The Law Reviews

The Private Wealth & Private Client Review

Edition 5

Published: November 2016Contents


Editor's Q&A

i) What are the hot topics?

We are now fully in the era of the Common Reporting Standard (CRS) that became effective in January 2016. Certain aspects of the CRS are causing a degree of confusion in terms of implementation, especially in the trust arena. Many of the difficulties here stem from the basic conceptual framework, copied from the Foreign Account Tax Compliance Act, which treats a trust fund as a ‘financial account’. The most notable glitch in the framework is in identifying those persons connected with the trust and those who need to be reported on. When trustees self-report as reporting financial institutions the concept of an equity interest does not name protectors. Alternatively, if one turns to the parallel list for trusts that are passive non-financial entities, protectors are expressly named.

One silver lining to this confusion and uncertainty on protectors is a renewed focus on the choice of an appropriate person to serve in a protector role. In some cases, families are electing to formalise governance processes around fiduciary holding structures and introduce independent professional protectors in place of close relatives or family friends whose understanding of their duties may be somewhat limited.

ii) Tell us about any key legal developments – recent or pending – and their international impact.

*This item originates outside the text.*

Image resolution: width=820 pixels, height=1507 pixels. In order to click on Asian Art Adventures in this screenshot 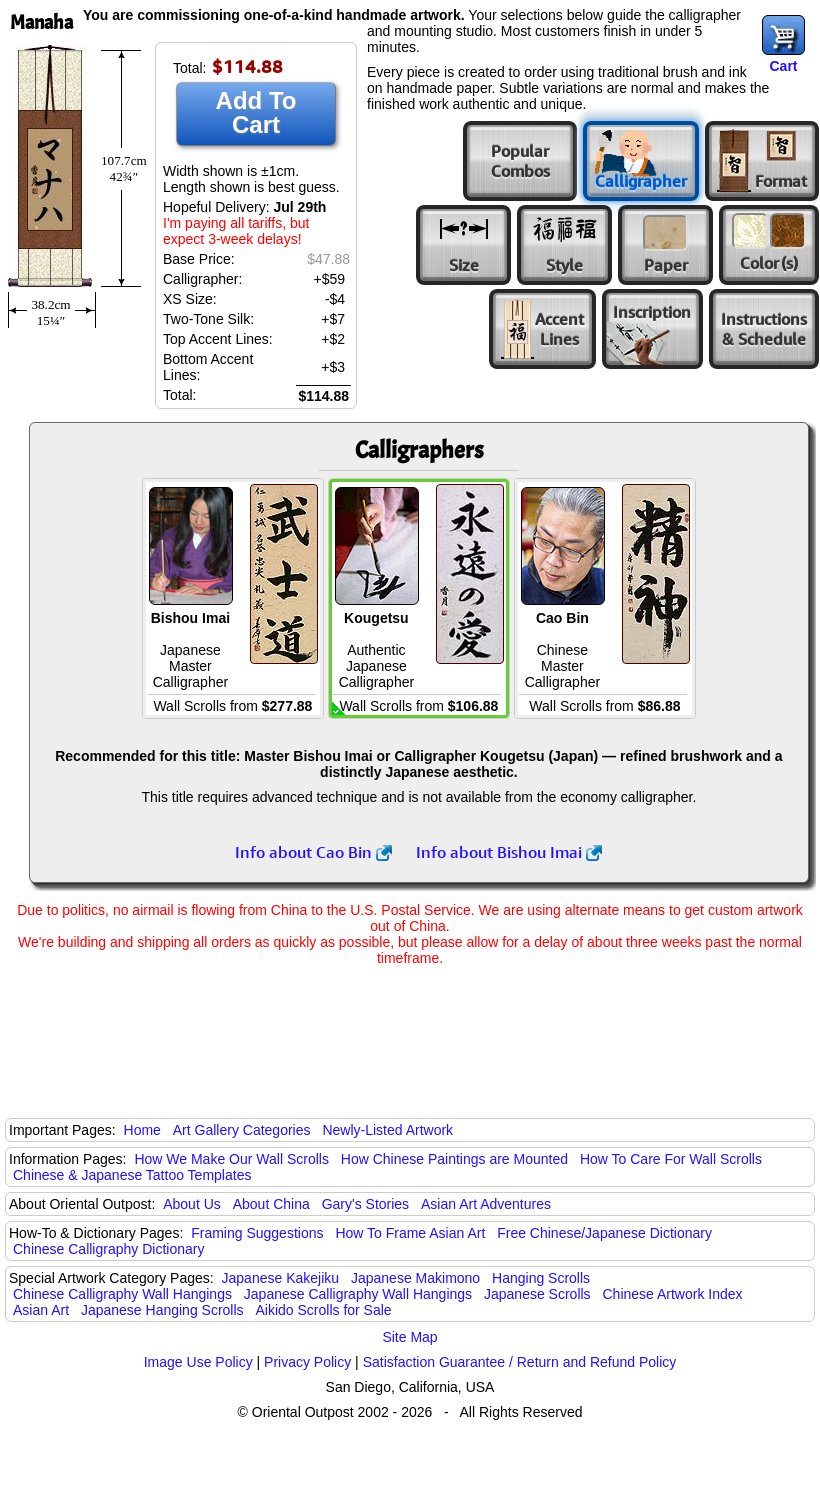, I will do `click(486, 1204)`.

A key development of 2016 was the publication of the Panama Papers. The response to the publication from the governments and the Organisation for Economic Co-operation and Development has reinforced trends seen in prior years towards greater transparency and regulation in the domain of cross-border holding structures, and in the context of beneficial ownership information.

A perspective that may not be published in any newspaper in this context is to explain that the vast majority of offshore trusts are used by tax-compliant families for legitimate wealth structuring and intergenerational succession planning. However, it should not be assumed that this will silence those who oppose trusts as a matter of principle. It has become essential that every opportunity is taken to explain this to policymakers.

iii) What are the biggest opportunities and challenges for practitioners and clients?

It has never been more important for advisers to give balanced and considered advice to families on how best to structure their arrangements, not just in the light of prevailing family circumstances and tax considerations, but also in the knowledge of the likelihood that information about the holding structure will be subject to greater regulatory, government and potentially public disclosure in the years ahead. The paradigm that currently prevails in western Europe is markedly different from that applicable in Asia, the Middle East and Latin America.

It remains to be seen whether many international families who have compliant structures that are fully disclosed to tax authorities will favour the United States as a tax-favoured jurisdiction from which to administer their family structures. This is on the basis that with a thriving domestic industry, the US could well be seen as a reputable jurisdiction that protects families from unwarranted public intrusion into their personal affairs to a greater extent than traditional offshore finance centres if beneficial ownership registers do become public in due course.